-- Input data follows --

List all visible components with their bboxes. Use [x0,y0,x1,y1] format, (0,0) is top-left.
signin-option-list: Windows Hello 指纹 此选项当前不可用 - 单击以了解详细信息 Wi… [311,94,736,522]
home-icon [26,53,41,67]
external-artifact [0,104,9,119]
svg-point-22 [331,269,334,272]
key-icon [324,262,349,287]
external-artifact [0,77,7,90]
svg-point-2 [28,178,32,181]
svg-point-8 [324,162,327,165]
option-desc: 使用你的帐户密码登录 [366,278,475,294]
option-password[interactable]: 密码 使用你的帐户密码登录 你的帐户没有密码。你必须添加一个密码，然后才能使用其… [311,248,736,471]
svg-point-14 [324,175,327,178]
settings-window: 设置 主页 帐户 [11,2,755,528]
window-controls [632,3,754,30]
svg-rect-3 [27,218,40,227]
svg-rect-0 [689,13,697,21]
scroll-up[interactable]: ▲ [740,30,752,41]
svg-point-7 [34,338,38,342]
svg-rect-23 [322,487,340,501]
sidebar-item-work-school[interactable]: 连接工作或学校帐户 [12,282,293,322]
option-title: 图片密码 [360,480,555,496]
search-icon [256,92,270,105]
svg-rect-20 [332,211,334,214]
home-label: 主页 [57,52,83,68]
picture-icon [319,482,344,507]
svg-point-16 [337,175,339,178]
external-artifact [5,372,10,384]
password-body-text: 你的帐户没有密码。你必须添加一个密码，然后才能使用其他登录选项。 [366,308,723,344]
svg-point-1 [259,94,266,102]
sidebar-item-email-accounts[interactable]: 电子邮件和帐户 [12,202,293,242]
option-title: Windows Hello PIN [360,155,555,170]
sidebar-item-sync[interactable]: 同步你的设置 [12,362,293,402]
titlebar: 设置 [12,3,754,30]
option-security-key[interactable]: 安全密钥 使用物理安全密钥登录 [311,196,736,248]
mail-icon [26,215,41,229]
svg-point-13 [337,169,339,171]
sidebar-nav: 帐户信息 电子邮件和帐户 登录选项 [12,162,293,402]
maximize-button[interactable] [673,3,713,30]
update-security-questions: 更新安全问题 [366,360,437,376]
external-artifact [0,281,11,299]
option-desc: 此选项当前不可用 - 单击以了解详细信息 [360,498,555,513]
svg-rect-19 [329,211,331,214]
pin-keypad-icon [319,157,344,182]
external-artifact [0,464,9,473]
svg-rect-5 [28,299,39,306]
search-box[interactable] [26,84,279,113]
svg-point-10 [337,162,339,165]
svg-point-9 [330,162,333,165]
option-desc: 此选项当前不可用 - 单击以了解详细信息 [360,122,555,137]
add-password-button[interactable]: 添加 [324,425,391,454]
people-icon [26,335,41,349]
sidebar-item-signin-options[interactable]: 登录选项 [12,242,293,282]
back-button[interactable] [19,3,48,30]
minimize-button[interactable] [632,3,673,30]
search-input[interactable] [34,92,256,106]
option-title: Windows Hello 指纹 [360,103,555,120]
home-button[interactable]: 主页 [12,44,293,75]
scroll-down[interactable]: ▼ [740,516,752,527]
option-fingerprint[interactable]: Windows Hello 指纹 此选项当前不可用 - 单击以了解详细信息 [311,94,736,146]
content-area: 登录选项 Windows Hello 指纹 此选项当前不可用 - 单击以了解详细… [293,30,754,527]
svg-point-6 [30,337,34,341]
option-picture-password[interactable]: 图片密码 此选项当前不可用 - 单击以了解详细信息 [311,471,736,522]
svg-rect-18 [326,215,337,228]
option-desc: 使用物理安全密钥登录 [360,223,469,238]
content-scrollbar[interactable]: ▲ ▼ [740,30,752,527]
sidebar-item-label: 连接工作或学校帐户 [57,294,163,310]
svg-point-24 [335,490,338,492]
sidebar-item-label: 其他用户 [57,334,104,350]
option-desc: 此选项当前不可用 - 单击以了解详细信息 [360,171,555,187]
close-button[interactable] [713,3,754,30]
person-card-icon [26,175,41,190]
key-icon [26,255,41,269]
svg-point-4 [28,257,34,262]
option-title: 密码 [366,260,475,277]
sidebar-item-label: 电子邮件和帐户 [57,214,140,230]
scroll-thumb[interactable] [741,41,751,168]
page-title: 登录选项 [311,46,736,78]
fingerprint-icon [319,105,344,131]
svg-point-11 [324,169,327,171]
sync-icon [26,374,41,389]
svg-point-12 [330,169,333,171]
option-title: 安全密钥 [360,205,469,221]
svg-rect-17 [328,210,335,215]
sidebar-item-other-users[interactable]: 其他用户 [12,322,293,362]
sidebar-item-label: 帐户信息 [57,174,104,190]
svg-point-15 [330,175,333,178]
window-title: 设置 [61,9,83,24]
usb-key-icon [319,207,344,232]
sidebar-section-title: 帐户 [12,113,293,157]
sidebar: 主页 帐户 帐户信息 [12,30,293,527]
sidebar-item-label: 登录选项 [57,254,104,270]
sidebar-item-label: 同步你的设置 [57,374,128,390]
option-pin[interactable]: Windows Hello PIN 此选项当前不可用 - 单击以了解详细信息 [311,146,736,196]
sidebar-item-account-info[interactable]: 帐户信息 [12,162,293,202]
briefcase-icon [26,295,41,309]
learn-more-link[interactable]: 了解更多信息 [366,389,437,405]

-- Input data concluded --

=== Your goal ===
Return every line of the material exactly.

=== Reply to the exercise ===
List all visible components with their bboxes. Use [x0,y0,x1,y1] format, (0,0) is top-left.
signin-option-list: Windows Hello 指纹 此选项当前不可用 - 单击以了解详细信息 Wi… [311,94,736,522]
home-icon [26,53,41,67]
external-artifact [0,104,9,119]
svg-point-22 [331,269,334,272]
key-icon [324,262,349,287]
external-artifact [0,77,7,90]
svg-point-2 [28,178,32,181]
svg-point-8 [324,162,327,165]
option-desc: 使用你的帐户密码登录 [366,278,475,294]
option-password[interactable]: 密码 使用你的帐户密码登录 你的帐户没有密码。你必须添加一个密码，然后才能使用其… [311,248,736,471]
svg-point-14 [324,175,327,178]
settings-window: 设置 主页 帐户 [11,2,755,528]
window-controls [632,3,754,30]
svg-rect-3 [27,218,40,227]
svg-rect-0 [689,13,697,21]
scroll-up[interactable]: ▲ [740,30,752,41]
svg-point-7 [34,338,38,342]
svg-rect-23 [322,487,340,501]
sidebar-item-work-school[interactable]: 连接工作或学校帐户 [12,282,293,322]
option-title: 图片密码 [360,480,555,496]
search-icon [256,92,270,105]
svg-rect-20 [332,211,334,214]
home-label: 主页 [57,52,83,68]
picture-icon [319,482,344,507]
svg-point-16 [337,175,339,178]
external-artifact [5,372,10,384]
password-body-text: 你的帐户没有密码。你必须添加一个密码，然后才能使用其他登录选项。 [366,308,723,344]
svg-point-1 [259,94,266,102]
sidebar-item-email-accounts[interactable]: 电子邮件和帐户 [12,202,293,242]
option-title: Windows Hello PIN [360,155,555,170]
sidebar-item-sync[interactable]: 同步你的设置 [12,362,293,402]
titlebar: 设置 [12,3,754,30]
option-security-key[interactable]: 安全密钥 使用物理安全密钥登录 [311,196,736,248]
mail-icon [26,215,41,229]
svg-point-13 [337,169,339,171]
sidebar-nav: 帐户信息 电子邮件和帐户 登录选项 [12,162,293,402]
maximize-button[interactable] [673,3,713,30]
update-security-questions: 更新安全问题 [366,360,437,376]
external-artifact [0,281,11,299]
option-desc: 此选项当前不可用 - 单击以了解详细信息 [360,498,555,513]
svg-rect-19 [329,211,331,214]
pin-keypad-icon [319,157,344,182]
external-artifact [0,464,9,473]
svg-rect-5 [28,299,39,306]
search-box[interactable] [26,84,279,113]
svg-point-10 [337,162,339,165]
svg-point-9 [330,162,333,165]
option-desc: 此选项当前不可用 - 单击以了解详细信息 [360,122,555,137]
add-password-button[interactable]: 添加 [324,425,391,454]
people-icon [26,335,41,349]
sidebar-item-signin-options[interactable]: 登录选项 [12,242,293,282]
back-button[interactable] [19,3,48,30]
minimize-button[interactable] [632,3,673,30]
search-input[interactable] [34,92,256,106]
option-title: Windows Hello 指纹 [360,103,555,120]
home-button[interactable]: 主页 [12,44,293,75]
scroll-down[interactable]: ▼ [740,516,752,527]
option-fingerprint[interactable]: Windows Hello 指纹 此选项当前不可用 - 单击以了解详细信息 [311,94,736,146]
content-area: 登录选项 Windows Hello 指纹 此选项当前不可用 - 单击以了解详细… [293,30,754,527]
svg-point-6 [30,337,34,341]
option-picture-password[interactable]: 图片密码 此选项当前不可用 - 单击以了解详细信息 [311,471,736,522]
svg-rect-18 [326,215,337,228]
option-desc: 使用物理安全密钥登录 [360,223,469,238]
content-scrollbar[interactable]: ▲ ▼ [740,30,752,527]
sidebar-item-label: 连接工作或学校帐户 [57,294,163,310]
svg-point-24 [335,490,338,492]
sidebar-item-label: 其他用户 [57,334,104,350]
option-desc: 此选项当前不可用 - 单击以了解详细信息 [360,171,555,187]
close-button[interactable] [713,3,754,30]
person-card-icon [26,175,41,190]
key-icon [26,255,41,269]
svg-point-4 [28,257,34,262]
option-title: 密码 [366,260,475,277]
sidebar-item-label: 电子邮件和帐户 [57,214,140,230]
scroll-thumb[interactable] [741,41,751,168]
page-title: 登录选项 [311,46,736,78]
fingerprint-icon [319,105,344,131]
svg-point-11 [324,169,327,171]
sync-icon [26,374,41,389]
svg-point-12 [330,169,333,171]
option-title: 安全密钥 [360,205,469,221]
svg-rect-17 [328,210,335,215]
sidebar-item-other-users[interactable]: 其他用户 [12,322,293,362]
sidebar-item-label: 帐户信息 [57,174,104,190]
svg-point-15 [330,175,333,178]
window-title: 设置 [61,9,83,24]
usb-key-icon [319,207,344,232]
sidebar-section-title: 帐户 [12,113,293,157]
sidebar: 主页 帐户 帐户信息 [12,30,293,527]
sidebar-item-label: 登录选项 [57,254,104,270]
sidebar-item-label: 同步你的设置 [57,374,128,390]
option-pin[interactable]: Windows Hello PIN 此选项当前不可用 - 单击以了解详细信息 [311,146,736,196]
sidebar-item-account-info[interactable]: 帐户信息 [12,162,293,202]
briefcase-icon [26,295,41,309]
learn-more-link[interactable]: 了解更多信息 [366,389,437,405]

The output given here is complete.